Grafik ini menunjukkan hubungan antara PPV dan NPV dengan prevalensi, untuk tes dengan sensitivitas 95% dan spesifisitas 85%.

Dari Mausner JS, Kramer S: Mausner dan Bahn Epidemiologi: Sebuah Teks Pengantar.  Philadelphia, WB Saunders, 1985, hlm.  221.

Dari Mausner JS, Kramer S: Mausner dan Bahn Epidemiologi: Sebuah Teks Pengantar. Philadelphia, WB Saunders, 1985, hlm. 221.


1

@Satwik, @gung dan @Tim telah memberikan banyak detail, tetapi saya akan mencoba dan menambahkan contoh kecil bagaimana kasus faktor yang mendasari dapat menyebabkan efek seperti itu.

Prinsip Utama: Bias

Sensitivitas / Spesifisitas dan SEMUA uji statistik memiliki peringatan yang sama: hanya berlaku untuk mengulang prosedur pengambilan sampel yang sama seperti sebelumnya dengan cara yang tidak bias.

Rumah sakit adalah organisasi yang berfungsi dirancang untuk melakukan pengambilan sampel yang bias, menggunakan kebijakan penerimaan untuk menyaring populasi umum ke dalam mereka yang membutuhkan penerimaan dan perawatan.
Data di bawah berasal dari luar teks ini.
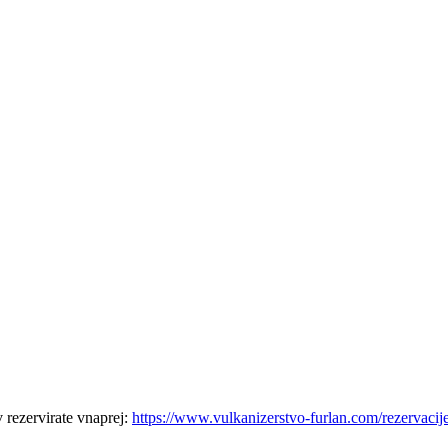
 rezervirate vnaprej:
https://www.vulkanizerstvo-furlan.com/rezervacij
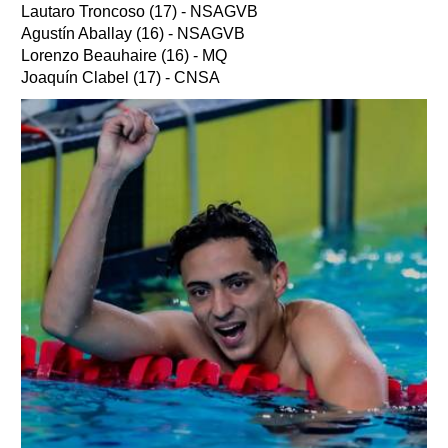
Lautaro Troncoso (17) - NSAGVB
Agustín Aballay (16) - NSAGVB
Lorenzo Beauhaire (16) - MQ
Joaquín Clabel (17) - CNSA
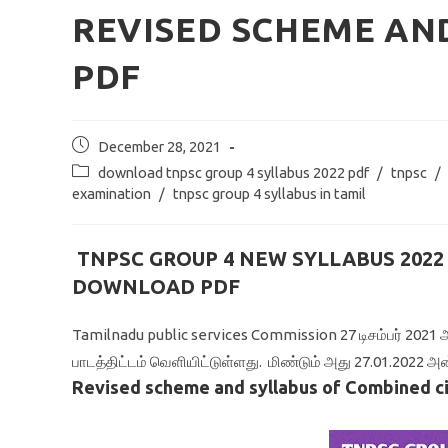
REVISED SCHEME A
PDF
Post
December 28, 2021
published:
Post
download tnpsc group 4 syllabus 2022 pdf
/
tnpsc
/
category:
examination
/
tnpsc group 4 syllabus in tamil
TNPSC GROUP 4 NEW SYLLABUS 2022
DOWNLOAD PDF
Tamilnadu public services Commission 27 டிசம்பர் 2021 அன
பாடத்திட்டம் வெளியிட்டுள்ளது. மிண்டும் அது 27.01.2022 அன்ற
Revised scheme and syllabus of Combined ci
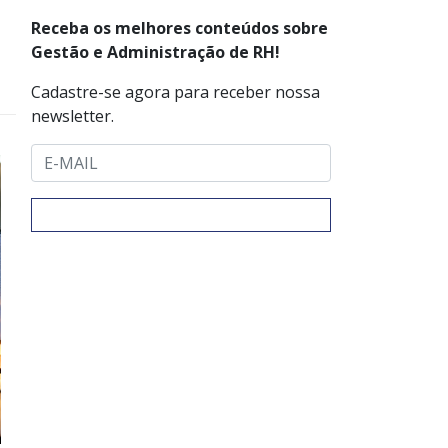
Receba os melhores conteúdos sobre
Gestão e Administração de RH!
Cadastre-se agora para receber nossa
newsletter.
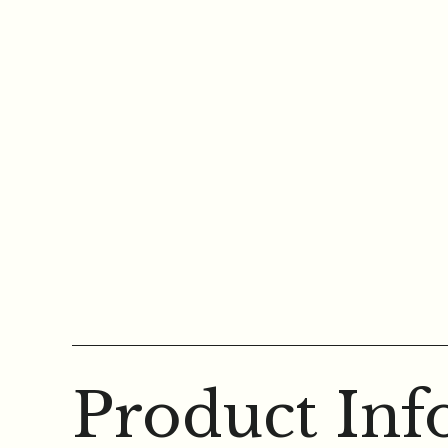
Product Inf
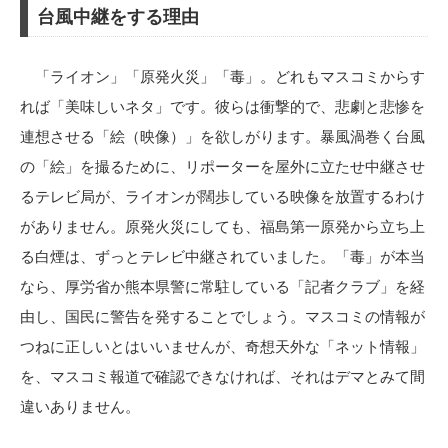
台風中継をする理由
「ライオン」「原発火災」「毒」。どれもマスコミからす
れば「美味しいネタ」です。彼らは衝撃的で、悲劇と悲惨を
連想させる「絵（映像）」を欲しがります。暴風渦巻く台風
の「絵」を撮るために、リポーターを屋外に立たせ中継させ
るテレビ局が、ライオンが闊歩している映像を放置するわけ
がありません。原発火災にしても、福島第一原発から立ち上
る白煙は、ずっとテレビ中継されていました。「毒」が本当
なら、厚労省か熊本県警に常駐している「記者クラブ」を経
由し、国民に警告を発することでしょう。マスコミの情報が
つねに正しいとはいいませんが、奇想天外な「ネット情報」
を、マスコミ報道で確認できなければ、それはデマとみて間
違いありません。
Ini sangat berlawanan dengan prosedur ilmiah. Jika Anda ingin tahu bagaimana suatu tes dilakukan dalam populasi yang berbeda maka perlu diuji dalam populasi yang berbeda.

Efek laten: Korelasi

Jarang (atau tidak mungkin di dunia nyata jika Anda ingin ketat) untuk diagnostik menjadi independen / ortogonal terhadap semua faktor risiko lain untuk suatu penyakit, sehingga ada beberapa derajat korelasi.

Jika skrining untuk masuk ke rumah sakit berkorelasi positif dengan diagnostik, maka yang akan Anda temukan adalah bahwa orang yang lulus tes penerimaan cenderung memiliki hasil positif oleh diagnostik, sebanding dengan korelasinya. Dengan demikian positif sejati diperkaya dan negatif palsu dikurangi dengan jumlah yang sebanding dengan korelasi.

Ini kemudian membuat sensitivitas tampak lebih besar.

Penjelasan fenomena tersebut

Pengamatan bahwa sensitivitas mungkin lebih tinggi dalam konteks berbasis rumah sakit tidak realistis. Bahkan jika kebijakan penerimaan dipikirkan dengan baik dan sesuai untuk tujuan orang akan mengharapkan ini terjadi.

Itu bukan bukti gangguan dalam asumsi bahwa sensitivitas dan spesifisitas adalah prevalensi independen, melainkan bukti bias sampel berdasarkan kebijakan penerimaan rumah sakit.

Yang, mengingat rumah sakit ada di sana untuk merawat orang dan tidak melakukan eksperimen ilmiah, jelas merupakan hal yang baik.

Tapi itu membuat para ilmuwan sakit kepala.

Dengan menggunakan situs kami, Anda mengakui telah membaca dan memahami Kebijakan Cookie dan Kebijakan Privasi kami.
Licensed under cc by-sa 3.0 with attribution required.